▶ **Instructions for the task**
Pick out each line of the records that includes the string "Nikon", and copy it.
--------
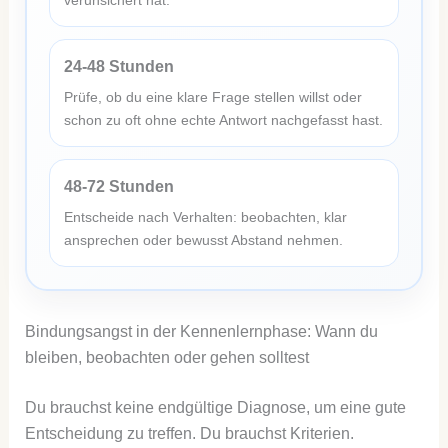
24-48 Stunden
Prüfe, ob du eine klare Frage stellen willst oder
schon zu oft ohne echte Antwort nachgefasst hast.
48-72 Stunden
Entscheide nach Verhalten: beobachten, klar
ansprechen oder bewusst Abstand nehmen.
Bindungsangst in der Kennenlernphase: Wann du
bleiben, beobachten oder gehen solltest
Du brauchst keine endgültige Diagnose, um eine gute
Entscheidung zu treffen. Du brauchst Kriterien.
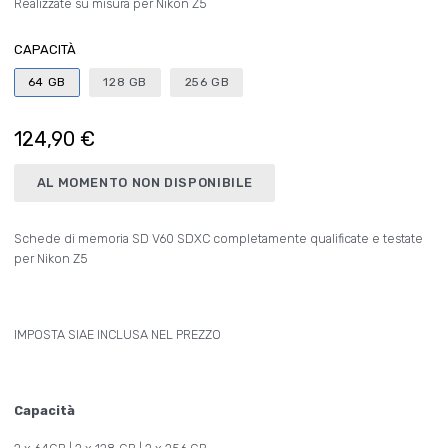
Realizzate su misura per Nikon Z5
CAPACITÀ
64 GB
128 GB
256 GB
124,90 €
AL MOMENTO NON DISPONIBILE
Schede di memoria SD V60 SDXC completamente qualificate e testate
per Nikon Z5
IMPOSTA SIAE INCLUSA NEL PREZZO
Capacità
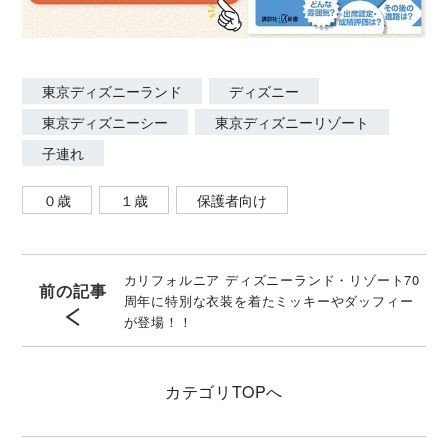
東京ディズニーランド
ディズニー
東京ディズニーシー
東京ディズニーリゾート
子連れ
０歳
１歳
保護者向け
カリフォルニア ディズニーランド・リゾート70
前の記事
周年に特別な衣装を着たミッキーやダッフィー
が登場！！
カテゴリ
TOPへ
--------
▶ **Output**
Realizzate su misura per Nikon Z5
per Nikon Z5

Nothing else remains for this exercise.